◆ **Work order**: For the string "kilometer", find every matching line in the records and copy it.

◆ **Listed records**:
———
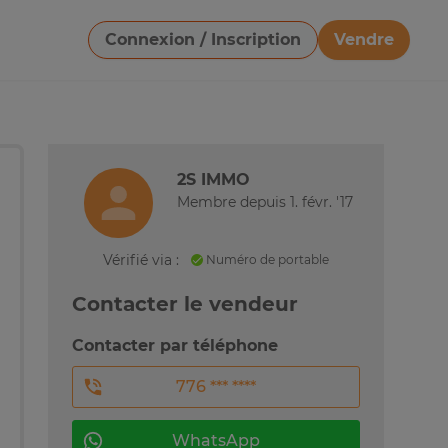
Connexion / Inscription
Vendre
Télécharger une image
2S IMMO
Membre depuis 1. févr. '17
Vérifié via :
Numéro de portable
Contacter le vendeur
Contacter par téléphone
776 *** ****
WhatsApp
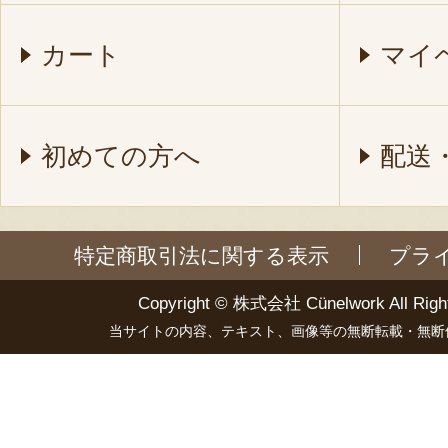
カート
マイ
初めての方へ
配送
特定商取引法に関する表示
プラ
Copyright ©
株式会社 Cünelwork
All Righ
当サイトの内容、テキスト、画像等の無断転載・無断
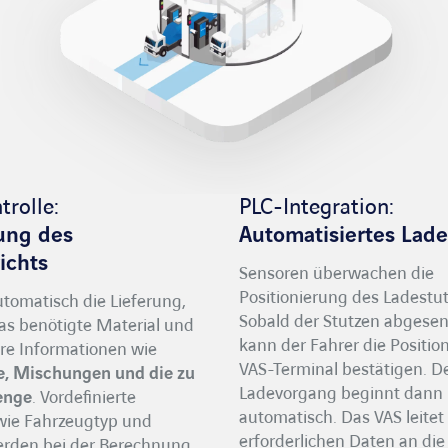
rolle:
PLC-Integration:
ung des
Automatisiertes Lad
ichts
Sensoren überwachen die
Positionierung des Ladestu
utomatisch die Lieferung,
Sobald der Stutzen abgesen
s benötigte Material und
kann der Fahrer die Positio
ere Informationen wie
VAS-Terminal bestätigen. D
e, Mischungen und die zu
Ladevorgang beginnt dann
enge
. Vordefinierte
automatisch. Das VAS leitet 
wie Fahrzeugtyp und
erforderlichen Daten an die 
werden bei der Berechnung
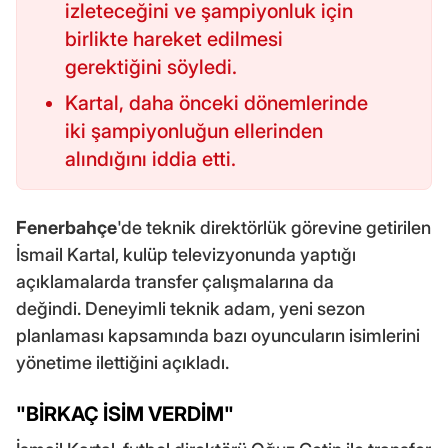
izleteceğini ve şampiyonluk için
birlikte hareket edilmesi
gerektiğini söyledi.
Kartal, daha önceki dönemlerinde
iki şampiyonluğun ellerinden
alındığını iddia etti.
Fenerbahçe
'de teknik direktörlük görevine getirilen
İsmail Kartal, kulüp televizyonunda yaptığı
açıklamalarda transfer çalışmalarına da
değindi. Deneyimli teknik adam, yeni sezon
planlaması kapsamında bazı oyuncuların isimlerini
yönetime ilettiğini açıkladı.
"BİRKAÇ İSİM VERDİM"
———
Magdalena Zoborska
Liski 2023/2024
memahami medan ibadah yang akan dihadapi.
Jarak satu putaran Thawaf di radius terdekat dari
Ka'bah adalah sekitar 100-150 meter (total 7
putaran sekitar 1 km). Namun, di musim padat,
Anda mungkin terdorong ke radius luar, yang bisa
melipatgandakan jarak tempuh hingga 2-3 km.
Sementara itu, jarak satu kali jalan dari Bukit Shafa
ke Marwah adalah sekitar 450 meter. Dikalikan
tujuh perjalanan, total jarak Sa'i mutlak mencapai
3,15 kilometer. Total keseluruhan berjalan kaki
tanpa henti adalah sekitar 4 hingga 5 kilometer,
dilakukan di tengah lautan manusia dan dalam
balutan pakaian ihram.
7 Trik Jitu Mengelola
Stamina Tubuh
———
◆ **Answer to this task**:
3,15 kilometer. Total keseluruhan berjalan kaki
tanpa henti adalah sekitar 4 hingga 5 kilometer,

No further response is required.